General information
- Status: Under construction
- Type: Mixed-use
- Location: B-17, Islamabad
- Groundbreaking: 2020

Technical details
- Floor count: 31

Design and construction
- Architect: Ahmad Riaz Associates
- Developer: J7 Group

= J7 Emporium =

J7 Emporium is a high-rise mixed-use development under construction in Islamabad, Pakistan. The project consists of a 31-storey structure spanning approximately 46 Kanals (5.75 Acres). Upon completion, it would be the tallest and largest shopping mall in Islamabad.

== Overview ==
The project was announced by J7 Group, a real estate developer based in Islamabad, in 2020. Construction began the same year. It was designed by Ahmad Riaz Associates (ARA).

Located in Block C, Sector B-17 in Islamabad, the complex includes a shopping mall, food court, hotel suites, office spaces, and residential apartments. The structure includes a rooftop infinity pool and a glass-floored skywalk on the 17th floor.
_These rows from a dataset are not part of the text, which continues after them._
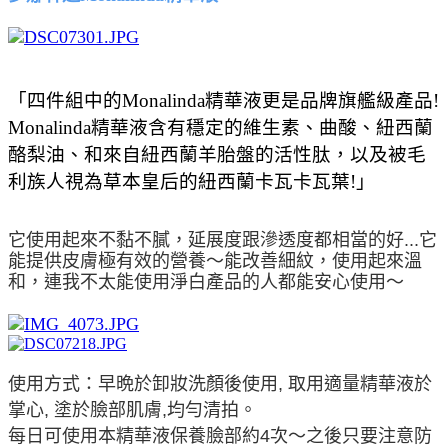
「四件組中的Monalinda精華液更是品牌旗艦級產品!
Monalinda精華液含有穩定的維生素、曲酸、紐西蘭
酪梨油、和來自紐西蘭羊胎盤的活性肽，以及被毛
利族人視為草本皇后的紐西蘭卡瓦卡瓦葉!」
它使用起來不黏不膩，延展度跟滲透度都相當的好...它
能提供皮膚極有效的營養～能改善細紋，使用起來溫
和，連我不太能使用淨白產品的人都能安心使用～
使用方式：早晩於卸妝洗顏後使用, 取用適量精華液於
掌心, 塗於臉部肌膚,均勻清拍。
每日可使用本精華液保養臉部約4次～之後只要注意防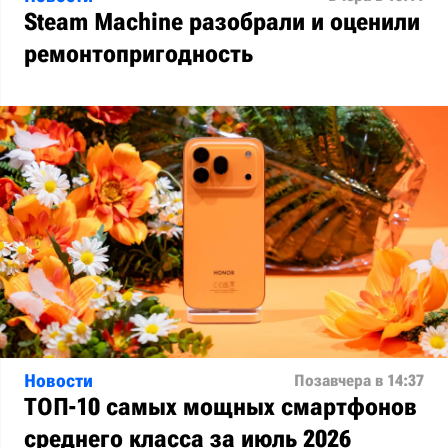
Steam Machine разобрали и оценили
ремонтопригодность
Новости
Позавчера в 14:37
ТОП-10 самых мощных смартфонов
среднего класса за июль 2026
In March 2023, Radisson Hotel Group announced the opening of the Radisson Hotel Islamabad, a 165-room facility located within the J7 Emporium complex.

In December 2024, J7 Emporium signed a development agreement with the Special Technology Zones Authority (STZA) to establish and operate a special technology zone named Tech 7 within the complex.

As of 2025, the complex remains under construction.